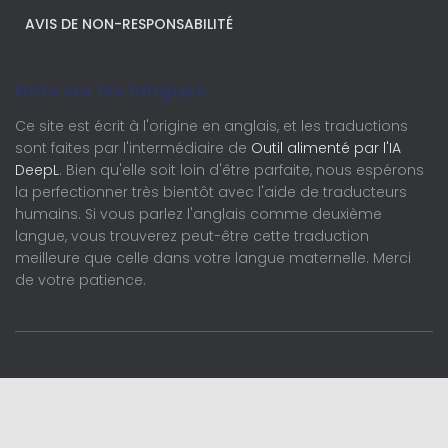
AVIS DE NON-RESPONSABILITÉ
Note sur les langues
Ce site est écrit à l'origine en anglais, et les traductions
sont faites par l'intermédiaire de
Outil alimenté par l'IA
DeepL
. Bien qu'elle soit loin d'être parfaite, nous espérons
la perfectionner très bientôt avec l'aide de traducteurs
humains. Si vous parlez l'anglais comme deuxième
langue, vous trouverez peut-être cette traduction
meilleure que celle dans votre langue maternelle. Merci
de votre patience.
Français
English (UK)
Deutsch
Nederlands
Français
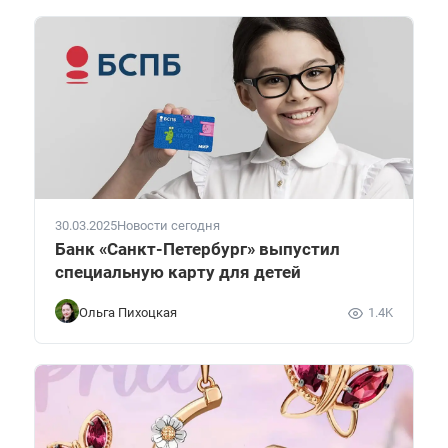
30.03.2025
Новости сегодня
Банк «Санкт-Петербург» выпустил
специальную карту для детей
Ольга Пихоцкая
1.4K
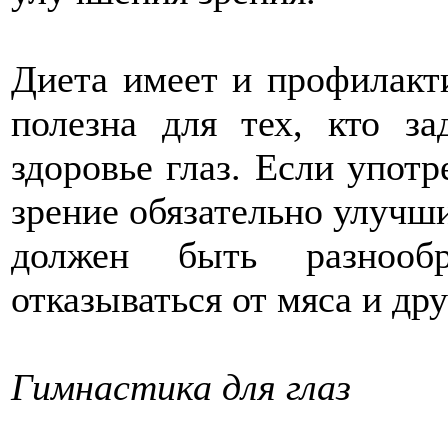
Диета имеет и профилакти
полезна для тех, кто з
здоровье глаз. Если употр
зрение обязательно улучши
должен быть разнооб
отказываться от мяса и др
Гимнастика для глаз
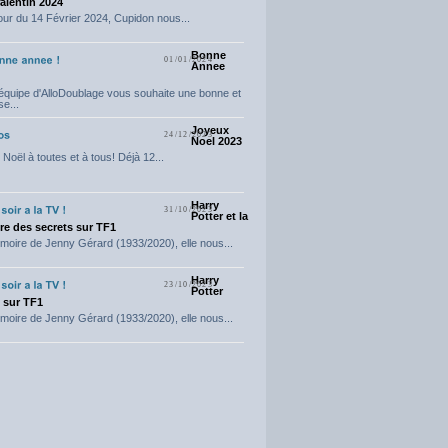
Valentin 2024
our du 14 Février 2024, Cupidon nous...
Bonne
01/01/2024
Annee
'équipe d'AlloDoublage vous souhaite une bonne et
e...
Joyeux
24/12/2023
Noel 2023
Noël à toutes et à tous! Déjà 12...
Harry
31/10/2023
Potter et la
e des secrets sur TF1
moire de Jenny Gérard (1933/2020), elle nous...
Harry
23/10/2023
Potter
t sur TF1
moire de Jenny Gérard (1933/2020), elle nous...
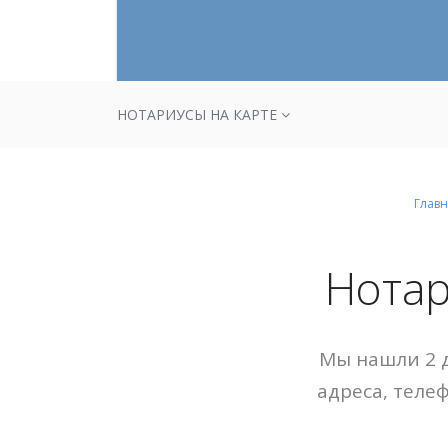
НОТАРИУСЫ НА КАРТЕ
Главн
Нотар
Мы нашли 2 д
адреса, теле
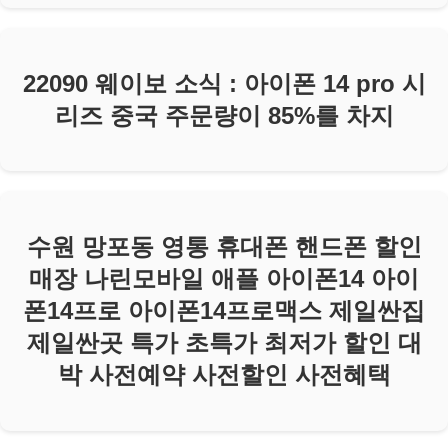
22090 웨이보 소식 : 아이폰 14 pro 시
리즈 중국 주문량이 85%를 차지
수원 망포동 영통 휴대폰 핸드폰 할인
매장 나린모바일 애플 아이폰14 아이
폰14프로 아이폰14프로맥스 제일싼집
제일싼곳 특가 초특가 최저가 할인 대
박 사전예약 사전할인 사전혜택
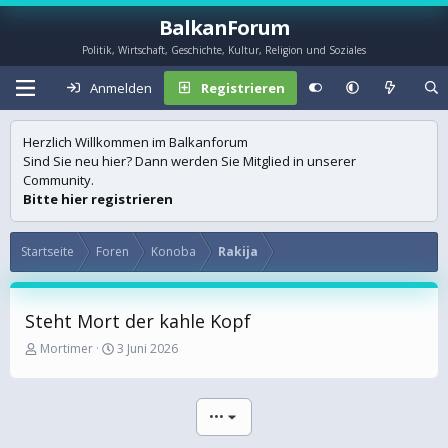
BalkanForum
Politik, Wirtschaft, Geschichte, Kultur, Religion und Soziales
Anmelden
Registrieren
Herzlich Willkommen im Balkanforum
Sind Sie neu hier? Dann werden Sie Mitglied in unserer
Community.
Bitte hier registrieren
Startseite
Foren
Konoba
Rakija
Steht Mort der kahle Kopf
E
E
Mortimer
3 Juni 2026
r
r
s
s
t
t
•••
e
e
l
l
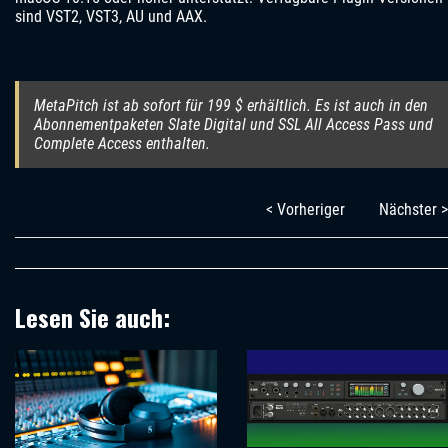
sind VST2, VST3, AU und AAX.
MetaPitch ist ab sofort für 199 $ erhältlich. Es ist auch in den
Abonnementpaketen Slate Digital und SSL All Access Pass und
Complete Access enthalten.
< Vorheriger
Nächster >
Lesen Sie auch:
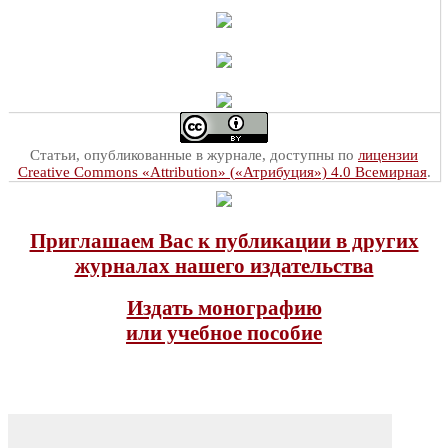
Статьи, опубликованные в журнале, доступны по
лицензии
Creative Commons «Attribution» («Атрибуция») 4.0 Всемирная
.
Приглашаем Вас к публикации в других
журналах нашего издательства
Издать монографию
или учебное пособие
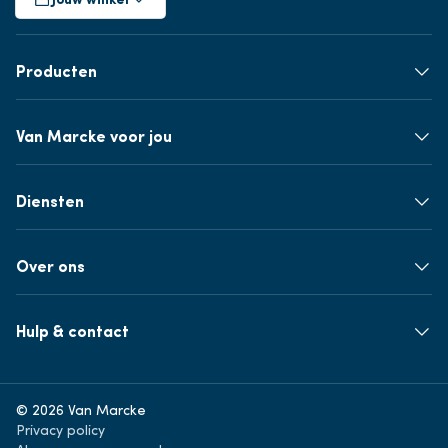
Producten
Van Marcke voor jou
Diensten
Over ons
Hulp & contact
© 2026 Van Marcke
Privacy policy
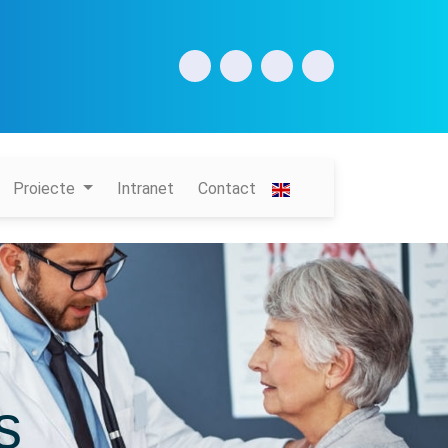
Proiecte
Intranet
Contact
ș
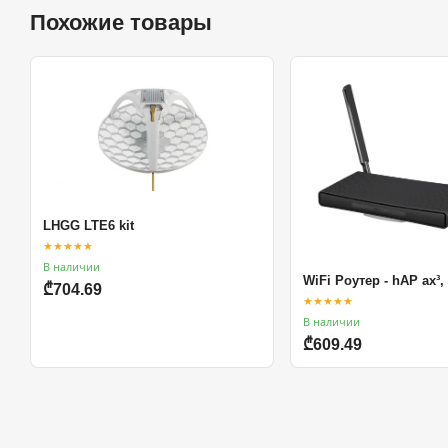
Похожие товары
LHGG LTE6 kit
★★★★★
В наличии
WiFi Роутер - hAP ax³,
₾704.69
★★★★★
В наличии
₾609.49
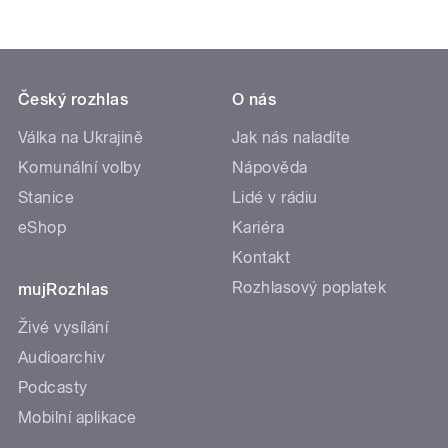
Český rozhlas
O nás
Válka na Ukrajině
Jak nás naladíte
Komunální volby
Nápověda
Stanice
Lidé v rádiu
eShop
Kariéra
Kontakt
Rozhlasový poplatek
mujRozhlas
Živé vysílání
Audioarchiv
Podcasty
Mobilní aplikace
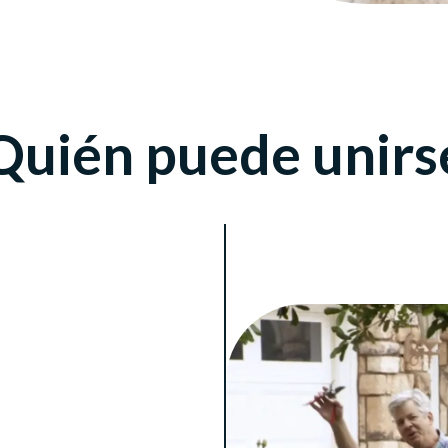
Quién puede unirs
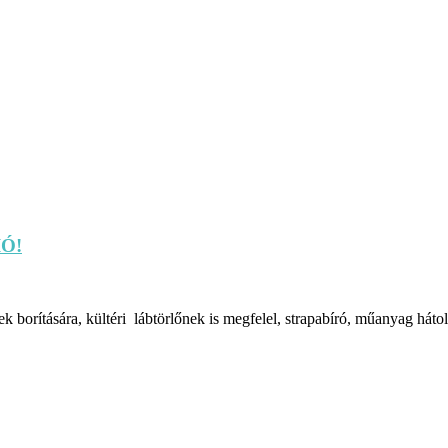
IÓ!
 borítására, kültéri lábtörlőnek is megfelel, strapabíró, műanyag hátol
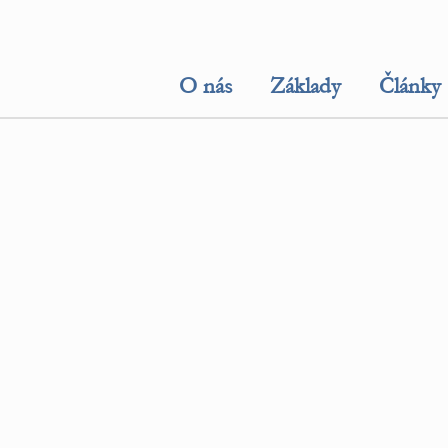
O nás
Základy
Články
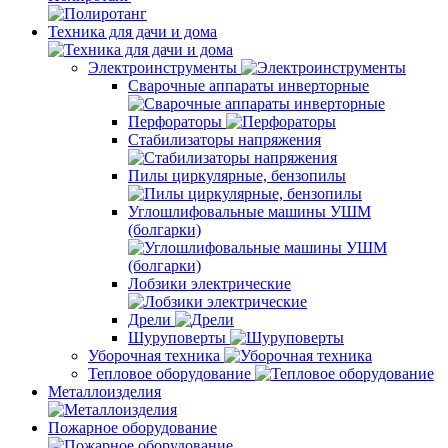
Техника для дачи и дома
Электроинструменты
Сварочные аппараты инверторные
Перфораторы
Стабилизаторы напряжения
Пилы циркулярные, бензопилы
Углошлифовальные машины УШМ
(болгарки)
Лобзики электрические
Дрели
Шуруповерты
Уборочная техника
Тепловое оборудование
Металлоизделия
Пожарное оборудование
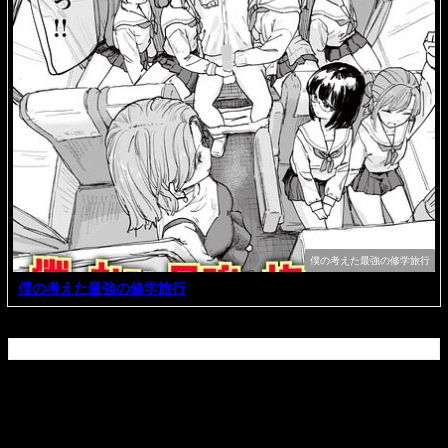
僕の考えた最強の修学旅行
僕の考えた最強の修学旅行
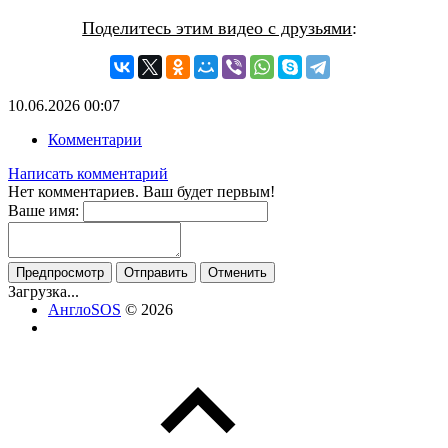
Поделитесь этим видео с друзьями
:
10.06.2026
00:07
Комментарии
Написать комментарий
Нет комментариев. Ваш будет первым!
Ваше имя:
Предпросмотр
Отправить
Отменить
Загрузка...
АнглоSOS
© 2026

== == ==

> Exercise description
Scan the entries above. Copy each line that has the string "être".

> Exercise answer
. Bien qu'elle soit loin d'être parfaite, nous espérons
langue, vous trouverez peut-être cette traduction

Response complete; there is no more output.